Boo. Least I can feel something.. I ate all the caramel in my house. Well at least its gone.. I should go for a long long walk. I know the trigger and fatigue didn't help. Enough about that. Bah
My life is fine, but I watch my friends suffer under a pile of crap and I feel for them but I live far too far away to be effective. Writing Hugs on a phone is not the same as a real, living hug. Human touch, not my forte but there are times when its the only thing to say.
Work last night was a horror. Some kids decided to home make capsicum Spray and this caused the closure of Devonshire St, then platform 24/25. This caused absolute chaos. The chaos flowed on to me around 7pm and continued to 2am. ARGH. One department were being annoying and didn't write down all the set changes. Tearing my hair out but a bright point was my staff worked without argument and did suggest things I had not seen and MAJOR thanks to them that we got people home and everything balanced.
I got home around 6:30am.. and fell into bed. Barely managed to get my work clothes off. (Oh my!)
Awake far too early. My shoulder was sore. Not stiff but very sore. Boo. Who needs sleep.
My dark cloud remained. Bah.
More bad news for my friend. Ugh the guy cant catch a break.
I went for supplies at the shops and took some photos of logs. Was nice to be outside for 30 minutes. HAHAHA.

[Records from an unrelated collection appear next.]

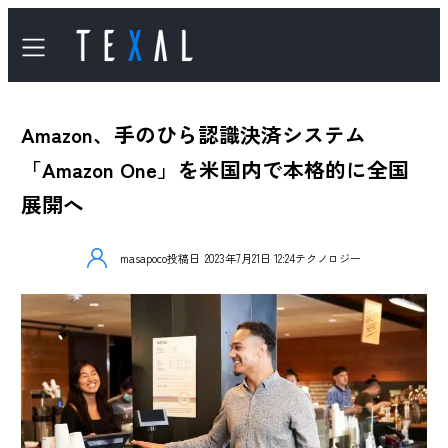
Amazon、手のひら認識決済システム
「Amazon One」を米国内で本格的に全国
展開へ
masapoco
投稿日
2023年7月21日 12:24
テクノロジー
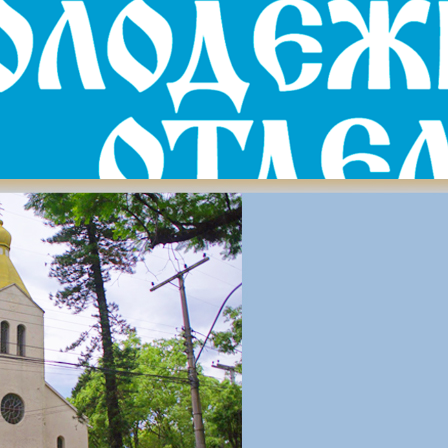
ВКонтакте (Opens in new window)
Одноклассники (Opens in new window)
Елицы (Opens in new window)
 (Opens in new window)
legram (Opens in new window)
,
Igreja Ortodoxa Russa
,
Аргентина
,
Аргентинская и Южноаме
с-Айрес
,
владыка Игнатий
,
митрополит Игнатий
,
Православие в 
рковь в Аргентине
.
Закладка
.
главил еженедельную онлайн-конференцию
ародный конкурс детского творчества «Красота Божьего мира»
рий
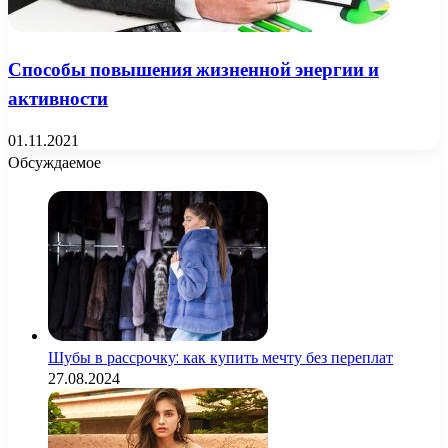
Способы повышения жизненной энергии и
активности
01.11.2021
Обсуждаемое
Шубы в рассрочку: как купить мечту без переплат
27.08.2024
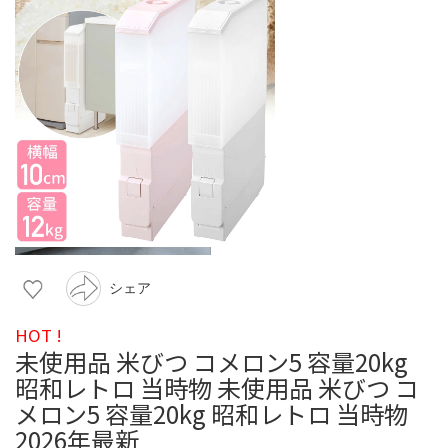
シェア
HOT !
未使用品 米びつ コメロン5 容量20kg
昭和レトロ 当時物 未使用品 米びつ コ
メロン5 容量20kg 昭和レトロ 当時物
2026年最新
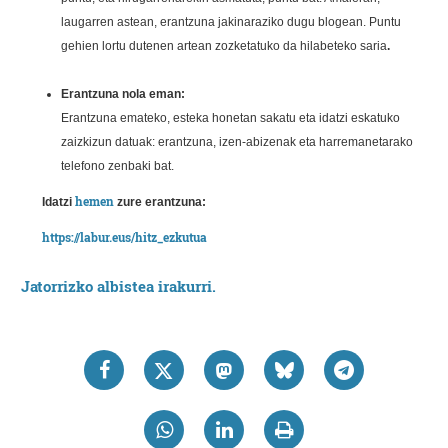
laugarren astean, erantzuna jakinaraziko dugu blogean. Puntu
gehien lortu dutenen artean zozketatuko da hilabeteko saria
.
Erantzuna nola eman:
Erantzuna emateko, esteka honetan sakatu eta idatzi eskatuko
zaizkizun datuak: erantzuna, izen-abizenak eta harremanetarako
telefono zenbaki bat.
hemen
Idatzi
zure erantzuna:
https://labur.eus/hitz_ezkutua
Jatorrizko albistea irakurri.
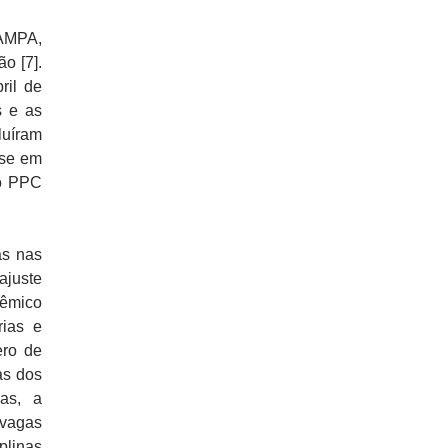
PAMPA,
o [7].
ril de
s e as
luíram
ase em
o PPC
as nas
ajuste
êmico
rias e
ero de
as dos
las, a
 vagas
plinas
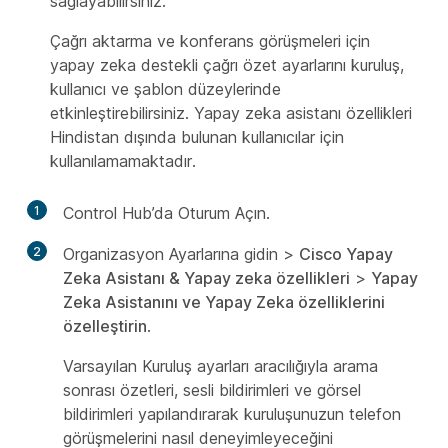
sağlayabilirsiniz.
Çağrı aktarma ve konferans görüşmeleri için
yapay zeka destekli çağrı özet ayarlarını kuruluş,
kullanıcı ve şablon düzeylerinde
etkinleştirebilirsiniz. Yapay zeka asistanı özellikleri
Hindistan dışında bulunan kullanıcılar için
kullanılamamaktadır.
1
Control Hub’da Oturum Açın.
2
Organizasyon Ayarlarına gidin
>
Cisco Yapay
Zeka Asistanı & Yapay zeka özellikleri
>
Yapay
Zeka Asistanını ve Yapay Zeka özelliklerini
özelleştirin
.
Varsayılan Kuruluş ayarları aracılığıyla arama
sonrası özetleri, sesli bildirimleri ve görsel
bildirimleri yapılandırarak kuruluşunuzun telefon
görüşmelerini nasıl deneyimleyeceğini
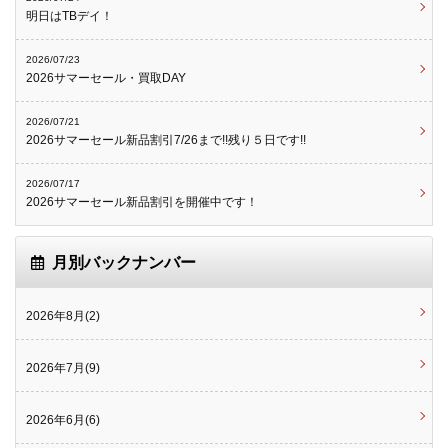
明日はTBデイ！
2026/07/23
2026サマーセール・買取DAY
2026/07/21
2026サマーセール新品割引7/26まで!!残り５日です!!
2026/07/17
2026サマーセール新品割引を開催中です！
月別バックナンバー
2026年8月(2)
2026年7月(9)
2026年6月(6)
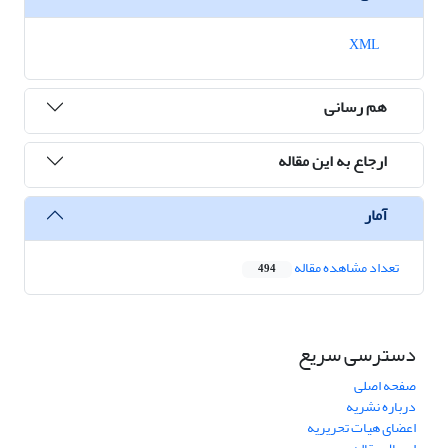
XML
هم رسانی
ارجاع به این مقاله
آمار
تعداد مشاهده مقاله
494
دسترسی سریع
صفحه اصلی
درباره نشریه
اعضای هیات تحریریه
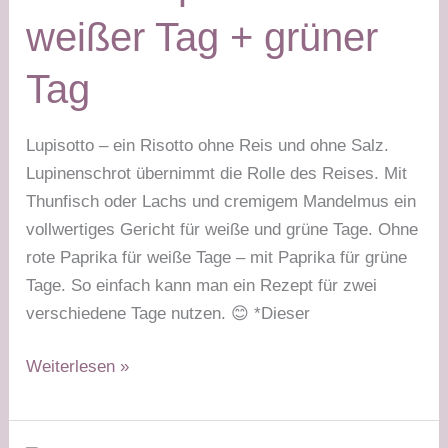
grüner
weißer Tag + grüner
Tag
Tag
Lupisotto – ein Risotto ohne Reis und ohne Salz.
Lupinenschrot übernimmt die Rolle des Reises. Mit
Thunfisch oder Lachs und cremigem Mandelmus ein
vollwertiges Gericht für weiße und grüne Tage. Ohne
rote Paprika für weiße Tage – mit Paprika für grüne
Tage. So einfach kann man ein Rezept für zwei
verschiedene Tage nutzen. 😊 *Dieser
Fisch-
Weiterlesen »
Lupisotto
–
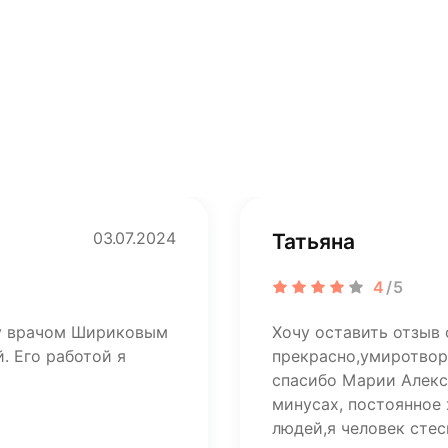
03.07.2024
Татьяна
4
/5
ту врачом Шириковым
Хочу оставить отзыв 
. Его работой я
прекрасно,умиротвор
спасибо Марии Алекса
минусах, постоянное
людей,я человек стес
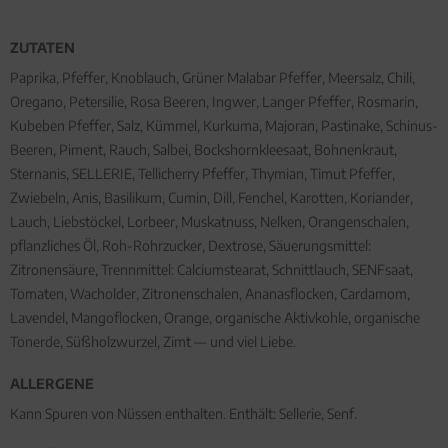
ZUTATEN
Paprika, Pfeffer, Knoblauch, Grüner Malabar Pfeffer, Meersalz, Chili,
Oregano, Petersilie, Rosa Beeren, Ingwer, Langer Pfeffer, Rosmarin,
Kubeben Pfeffer, Salz, Kümmel, Kurkuma, Majoran, Pastinake, Schinus-
Beeren, Piment, Rauch, Salbei, Bockshornkleesaat, Bohnenkraut,
Sternanis, SELLERIE, Tellicherry Pfeffer, Thymian, Timut Pfeffer,
Zwiebeln, Anis, Basilikum, Cumin, Dill, Fenchel, Karotten, Koriander,
Lauch, Liebstöckel, Lorbeer, Muskatnuss, Nelken, Orangenschalen,
pflanzliches Öl, Roh-Rohrzucker, Dextrose, Säuerungsmittel:
Zitronensäure, Trennmittel: Calciumstearat, Schnittlauch, SENFsaat,
Tomaten, Wacholder, Zitronenschalen, Ananasflocken, Cardamom,
Lavendel, Mangoflocken, Orange, organische Aktivkohle, organische
Tonerde, Süßholzwurzel, Zimt — und viel Liebe.
ALLERGENE
Kann Spuren von Nüssen enthalten. Enthält: Sellerie, Senf.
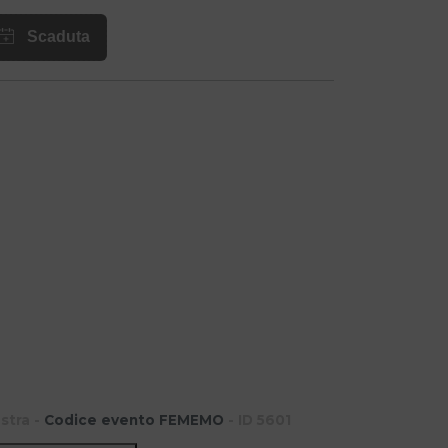
stra -
Codice evento FEMEMO
- ID 5601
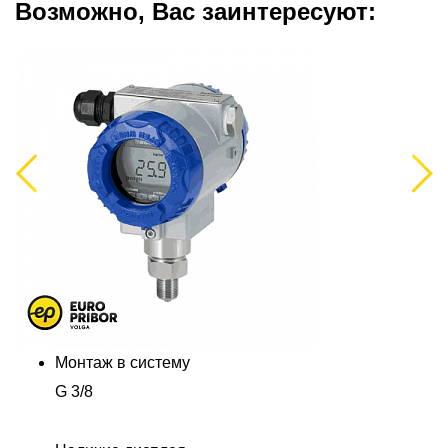
Возможно, Вас заинтересуют:
Previous
Next
Монтаж в систему
G 3/8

When I returned a beloved pet had died. She had suffered burns with the explosion of a heat mat and was doing well. She was alive when I went outside but had passed away when I returned.
Just because she is a snake, I get that most people will brush this off. But she was a beloved pet and a gentle soul. Very puppy like and she had as much right to a long life as any other creature. I havent had the strength to life her out of her cage and give her a loving burial. I stroked her for almost an hour. My poor baby. I couldn't help her.
I'll go and cry now.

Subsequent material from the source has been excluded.